What this task involves
What lines of the material below hold the string "article"? Copy them out.

● ● ● ● ●

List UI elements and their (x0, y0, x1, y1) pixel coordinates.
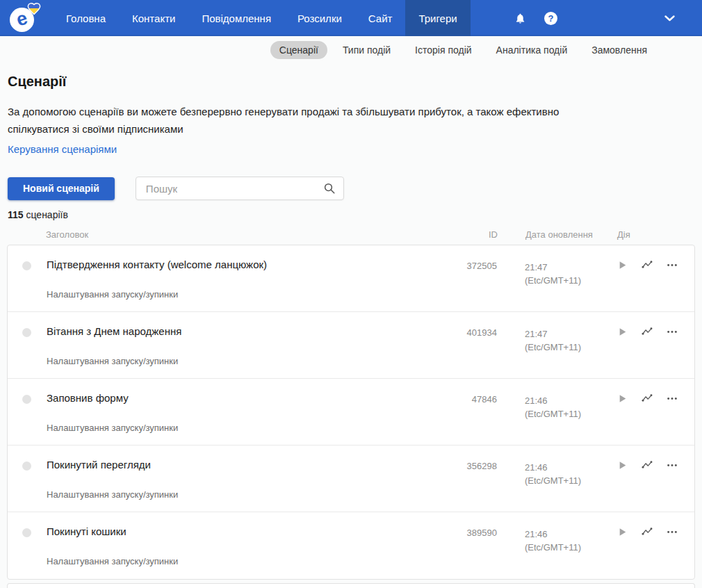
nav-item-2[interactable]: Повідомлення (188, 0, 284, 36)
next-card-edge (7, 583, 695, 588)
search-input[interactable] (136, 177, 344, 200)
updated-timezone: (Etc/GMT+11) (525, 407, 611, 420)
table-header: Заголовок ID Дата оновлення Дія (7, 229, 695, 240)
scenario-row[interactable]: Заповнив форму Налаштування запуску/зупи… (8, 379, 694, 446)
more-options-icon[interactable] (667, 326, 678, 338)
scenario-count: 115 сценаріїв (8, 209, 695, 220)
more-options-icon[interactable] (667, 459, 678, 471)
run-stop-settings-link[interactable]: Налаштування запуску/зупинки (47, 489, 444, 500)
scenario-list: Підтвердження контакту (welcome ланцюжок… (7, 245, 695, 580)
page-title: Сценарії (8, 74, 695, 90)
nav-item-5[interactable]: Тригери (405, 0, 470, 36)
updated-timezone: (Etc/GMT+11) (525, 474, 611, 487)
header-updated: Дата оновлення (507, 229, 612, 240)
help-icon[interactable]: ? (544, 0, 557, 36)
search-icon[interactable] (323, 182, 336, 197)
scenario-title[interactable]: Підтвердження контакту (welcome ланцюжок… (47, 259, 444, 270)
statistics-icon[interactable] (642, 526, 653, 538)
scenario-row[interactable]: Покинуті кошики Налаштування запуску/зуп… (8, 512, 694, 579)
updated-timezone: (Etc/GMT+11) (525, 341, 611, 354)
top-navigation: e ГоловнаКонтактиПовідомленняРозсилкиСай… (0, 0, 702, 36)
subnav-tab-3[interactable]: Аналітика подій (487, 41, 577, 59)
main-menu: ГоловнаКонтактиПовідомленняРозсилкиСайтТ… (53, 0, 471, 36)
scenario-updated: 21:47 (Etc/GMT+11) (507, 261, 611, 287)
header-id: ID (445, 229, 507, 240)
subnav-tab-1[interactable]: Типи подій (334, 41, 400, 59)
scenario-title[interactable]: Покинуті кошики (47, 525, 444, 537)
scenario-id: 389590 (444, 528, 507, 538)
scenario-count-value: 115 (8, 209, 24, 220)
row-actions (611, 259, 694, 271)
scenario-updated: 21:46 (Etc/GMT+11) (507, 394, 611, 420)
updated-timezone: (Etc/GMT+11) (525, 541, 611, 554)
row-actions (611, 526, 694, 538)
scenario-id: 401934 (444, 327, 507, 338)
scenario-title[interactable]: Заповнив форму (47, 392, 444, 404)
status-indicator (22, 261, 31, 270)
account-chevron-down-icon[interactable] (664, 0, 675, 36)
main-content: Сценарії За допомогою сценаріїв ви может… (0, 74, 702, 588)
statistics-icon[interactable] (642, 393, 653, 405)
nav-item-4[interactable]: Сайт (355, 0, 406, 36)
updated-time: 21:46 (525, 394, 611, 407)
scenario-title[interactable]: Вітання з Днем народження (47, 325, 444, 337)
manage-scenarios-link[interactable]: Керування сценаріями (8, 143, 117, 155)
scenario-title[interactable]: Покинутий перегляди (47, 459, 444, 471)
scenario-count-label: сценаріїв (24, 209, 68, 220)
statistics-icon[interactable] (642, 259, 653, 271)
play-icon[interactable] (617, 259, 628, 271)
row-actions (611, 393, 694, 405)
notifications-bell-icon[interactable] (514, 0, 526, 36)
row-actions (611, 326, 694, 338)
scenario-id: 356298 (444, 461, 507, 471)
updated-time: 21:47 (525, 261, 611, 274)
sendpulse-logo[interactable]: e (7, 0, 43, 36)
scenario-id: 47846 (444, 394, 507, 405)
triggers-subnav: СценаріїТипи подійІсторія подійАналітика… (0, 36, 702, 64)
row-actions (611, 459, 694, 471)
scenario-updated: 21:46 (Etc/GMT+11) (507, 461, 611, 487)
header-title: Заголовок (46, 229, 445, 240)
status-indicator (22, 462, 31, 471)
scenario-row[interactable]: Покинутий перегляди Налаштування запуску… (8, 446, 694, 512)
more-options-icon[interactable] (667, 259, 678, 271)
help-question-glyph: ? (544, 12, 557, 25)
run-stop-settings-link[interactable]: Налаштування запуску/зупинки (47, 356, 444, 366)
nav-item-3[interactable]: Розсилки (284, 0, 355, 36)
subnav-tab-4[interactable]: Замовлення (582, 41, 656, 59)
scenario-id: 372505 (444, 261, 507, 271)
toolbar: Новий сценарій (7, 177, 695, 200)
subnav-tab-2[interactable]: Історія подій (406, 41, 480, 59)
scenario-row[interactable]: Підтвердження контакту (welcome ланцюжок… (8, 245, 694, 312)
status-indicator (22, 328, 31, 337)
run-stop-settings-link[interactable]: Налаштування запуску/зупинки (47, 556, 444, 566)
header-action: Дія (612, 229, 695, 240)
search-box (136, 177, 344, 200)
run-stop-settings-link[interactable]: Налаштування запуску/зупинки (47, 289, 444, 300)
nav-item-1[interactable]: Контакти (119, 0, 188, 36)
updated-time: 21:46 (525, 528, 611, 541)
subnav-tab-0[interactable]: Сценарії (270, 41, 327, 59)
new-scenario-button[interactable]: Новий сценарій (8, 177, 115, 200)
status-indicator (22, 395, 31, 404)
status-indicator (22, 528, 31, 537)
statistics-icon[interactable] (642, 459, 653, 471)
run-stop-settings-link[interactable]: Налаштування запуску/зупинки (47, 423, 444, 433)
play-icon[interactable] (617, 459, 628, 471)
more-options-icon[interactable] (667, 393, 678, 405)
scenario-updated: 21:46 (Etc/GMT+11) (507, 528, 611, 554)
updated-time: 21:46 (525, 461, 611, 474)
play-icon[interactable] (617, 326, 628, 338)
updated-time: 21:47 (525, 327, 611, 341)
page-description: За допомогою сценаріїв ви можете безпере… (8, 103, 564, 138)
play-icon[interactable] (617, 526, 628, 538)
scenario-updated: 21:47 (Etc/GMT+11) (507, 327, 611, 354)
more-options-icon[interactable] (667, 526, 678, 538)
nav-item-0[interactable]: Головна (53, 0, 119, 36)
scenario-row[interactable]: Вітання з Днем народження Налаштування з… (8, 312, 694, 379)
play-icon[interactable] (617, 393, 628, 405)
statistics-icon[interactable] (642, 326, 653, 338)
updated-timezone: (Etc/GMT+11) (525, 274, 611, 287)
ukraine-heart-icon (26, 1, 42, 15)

● ● ● ● ●

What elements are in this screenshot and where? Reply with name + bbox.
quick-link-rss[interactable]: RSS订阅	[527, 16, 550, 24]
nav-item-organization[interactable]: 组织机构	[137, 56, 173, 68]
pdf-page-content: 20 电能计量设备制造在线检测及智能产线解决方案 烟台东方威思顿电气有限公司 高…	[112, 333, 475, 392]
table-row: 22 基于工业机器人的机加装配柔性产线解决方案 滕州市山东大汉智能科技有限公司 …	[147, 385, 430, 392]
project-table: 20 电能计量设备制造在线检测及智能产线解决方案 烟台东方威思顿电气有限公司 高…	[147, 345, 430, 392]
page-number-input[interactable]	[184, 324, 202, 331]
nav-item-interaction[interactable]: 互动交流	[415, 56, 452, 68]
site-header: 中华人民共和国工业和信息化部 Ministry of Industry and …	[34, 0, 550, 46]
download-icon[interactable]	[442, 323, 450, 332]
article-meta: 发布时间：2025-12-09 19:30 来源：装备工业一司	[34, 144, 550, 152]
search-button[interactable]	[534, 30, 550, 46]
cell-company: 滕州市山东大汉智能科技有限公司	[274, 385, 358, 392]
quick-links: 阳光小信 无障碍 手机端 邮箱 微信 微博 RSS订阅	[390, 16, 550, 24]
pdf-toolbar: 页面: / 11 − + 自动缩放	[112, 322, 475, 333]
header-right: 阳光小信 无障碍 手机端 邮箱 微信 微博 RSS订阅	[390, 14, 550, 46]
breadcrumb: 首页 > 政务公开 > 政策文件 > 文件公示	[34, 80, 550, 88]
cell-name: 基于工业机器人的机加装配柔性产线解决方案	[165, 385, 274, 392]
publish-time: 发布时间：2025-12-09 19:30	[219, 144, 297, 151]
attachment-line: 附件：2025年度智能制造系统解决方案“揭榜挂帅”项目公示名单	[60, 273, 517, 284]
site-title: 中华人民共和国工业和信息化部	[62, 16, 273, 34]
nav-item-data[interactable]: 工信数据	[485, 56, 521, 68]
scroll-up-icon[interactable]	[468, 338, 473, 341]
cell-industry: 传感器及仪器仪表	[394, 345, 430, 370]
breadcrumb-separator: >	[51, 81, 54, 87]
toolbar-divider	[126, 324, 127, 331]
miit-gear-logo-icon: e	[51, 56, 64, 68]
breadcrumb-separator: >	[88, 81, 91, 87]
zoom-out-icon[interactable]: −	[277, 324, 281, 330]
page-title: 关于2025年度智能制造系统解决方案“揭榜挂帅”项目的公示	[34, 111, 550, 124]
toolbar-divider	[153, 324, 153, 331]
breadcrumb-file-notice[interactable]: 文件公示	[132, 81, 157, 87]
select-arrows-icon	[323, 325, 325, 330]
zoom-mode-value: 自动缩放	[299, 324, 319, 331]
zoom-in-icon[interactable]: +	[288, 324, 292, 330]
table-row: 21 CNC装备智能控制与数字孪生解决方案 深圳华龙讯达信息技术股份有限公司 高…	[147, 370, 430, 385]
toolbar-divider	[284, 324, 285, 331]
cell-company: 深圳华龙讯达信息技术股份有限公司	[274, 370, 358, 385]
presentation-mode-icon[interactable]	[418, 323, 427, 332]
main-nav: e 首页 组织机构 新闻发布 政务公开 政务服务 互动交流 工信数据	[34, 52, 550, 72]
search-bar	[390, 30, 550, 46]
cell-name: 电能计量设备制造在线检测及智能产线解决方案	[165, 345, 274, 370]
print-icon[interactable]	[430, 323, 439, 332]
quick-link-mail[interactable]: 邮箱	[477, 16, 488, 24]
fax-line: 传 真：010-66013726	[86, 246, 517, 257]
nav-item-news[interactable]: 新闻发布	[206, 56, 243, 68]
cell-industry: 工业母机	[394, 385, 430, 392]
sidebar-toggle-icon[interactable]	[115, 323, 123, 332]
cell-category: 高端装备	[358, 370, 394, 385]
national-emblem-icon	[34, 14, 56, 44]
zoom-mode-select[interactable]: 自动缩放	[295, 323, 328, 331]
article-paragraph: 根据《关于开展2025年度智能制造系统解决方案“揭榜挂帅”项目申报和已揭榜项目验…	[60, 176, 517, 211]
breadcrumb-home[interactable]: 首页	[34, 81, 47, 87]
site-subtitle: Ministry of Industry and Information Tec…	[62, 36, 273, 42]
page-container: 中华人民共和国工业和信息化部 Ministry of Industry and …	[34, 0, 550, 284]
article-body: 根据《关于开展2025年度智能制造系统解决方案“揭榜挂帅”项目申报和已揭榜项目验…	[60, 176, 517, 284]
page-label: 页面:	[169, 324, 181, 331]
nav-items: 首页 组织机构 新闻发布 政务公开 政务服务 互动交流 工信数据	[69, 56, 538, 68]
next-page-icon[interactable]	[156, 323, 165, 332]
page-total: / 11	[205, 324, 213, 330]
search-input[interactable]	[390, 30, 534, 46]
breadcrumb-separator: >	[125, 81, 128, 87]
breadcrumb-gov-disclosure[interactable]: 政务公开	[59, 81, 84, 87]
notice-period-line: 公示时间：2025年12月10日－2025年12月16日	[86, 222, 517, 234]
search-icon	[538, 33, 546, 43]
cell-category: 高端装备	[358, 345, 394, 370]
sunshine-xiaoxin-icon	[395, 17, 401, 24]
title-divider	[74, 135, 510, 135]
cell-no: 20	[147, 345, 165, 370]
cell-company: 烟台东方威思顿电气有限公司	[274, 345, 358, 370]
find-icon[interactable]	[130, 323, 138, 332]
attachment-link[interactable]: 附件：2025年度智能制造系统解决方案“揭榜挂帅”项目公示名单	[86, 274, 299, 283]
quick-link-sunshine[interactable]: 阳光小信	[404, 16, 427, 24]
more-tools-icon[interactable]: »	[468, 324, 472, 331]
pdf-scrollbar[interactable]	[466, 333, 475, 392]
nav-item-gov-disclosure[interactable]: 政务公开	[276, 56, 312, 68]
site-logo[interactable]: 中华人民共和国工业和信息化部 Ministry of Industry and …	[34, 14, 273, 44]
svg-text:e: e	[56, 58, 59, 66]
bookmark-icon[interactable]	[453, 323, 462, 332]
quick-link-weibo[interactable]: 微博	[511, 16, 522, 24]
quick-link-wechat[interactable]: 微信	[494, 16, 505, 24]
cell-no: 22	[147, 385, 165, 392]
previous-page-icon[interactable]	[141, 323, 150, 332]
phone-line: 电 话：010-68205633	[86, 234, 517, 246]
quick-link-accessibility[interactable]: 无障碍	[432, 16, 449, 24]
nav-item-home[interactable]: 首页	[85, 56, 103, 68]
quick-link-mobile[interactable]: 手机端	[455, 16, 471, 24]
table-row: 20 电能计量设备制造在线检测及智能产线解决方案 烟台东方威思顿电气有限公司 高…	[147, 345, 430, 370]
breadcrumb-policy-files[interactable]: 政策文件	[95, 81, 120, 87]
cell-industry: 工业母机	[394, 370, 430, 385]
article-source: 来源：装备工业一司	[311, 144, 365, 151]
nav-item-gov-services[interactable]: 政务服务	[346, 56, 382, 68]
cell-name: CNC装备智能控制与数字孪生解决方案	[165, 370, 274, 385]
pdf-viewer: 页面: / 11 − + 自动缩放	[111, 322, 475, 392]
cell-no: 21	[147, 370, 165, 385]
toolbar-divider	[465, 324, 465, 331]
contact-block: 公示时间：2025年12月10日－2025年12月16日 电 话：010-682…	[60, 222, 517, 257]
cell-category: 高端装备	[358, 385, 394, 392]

● ● ● ● ●

Result for this task
article-meta: 发布时间：2025-12-09 19:30 来源：装备工业一司	[34, 144, 550, 152]
article-paragraph: 根据《关于开展2025年度智能制造系统解决方案“揭榜挂帅”项目申报和已揭榜项目验…	[60, 176, 517, 211]
article-body: 根据《关于开展2025年度智能制造系统解决方案“揭榜挂帅”项目申报和已揭榜项目验…	[60, 176, 517, 284]
article-source: 来源：装备工业一司	[311, 144, 365, 151]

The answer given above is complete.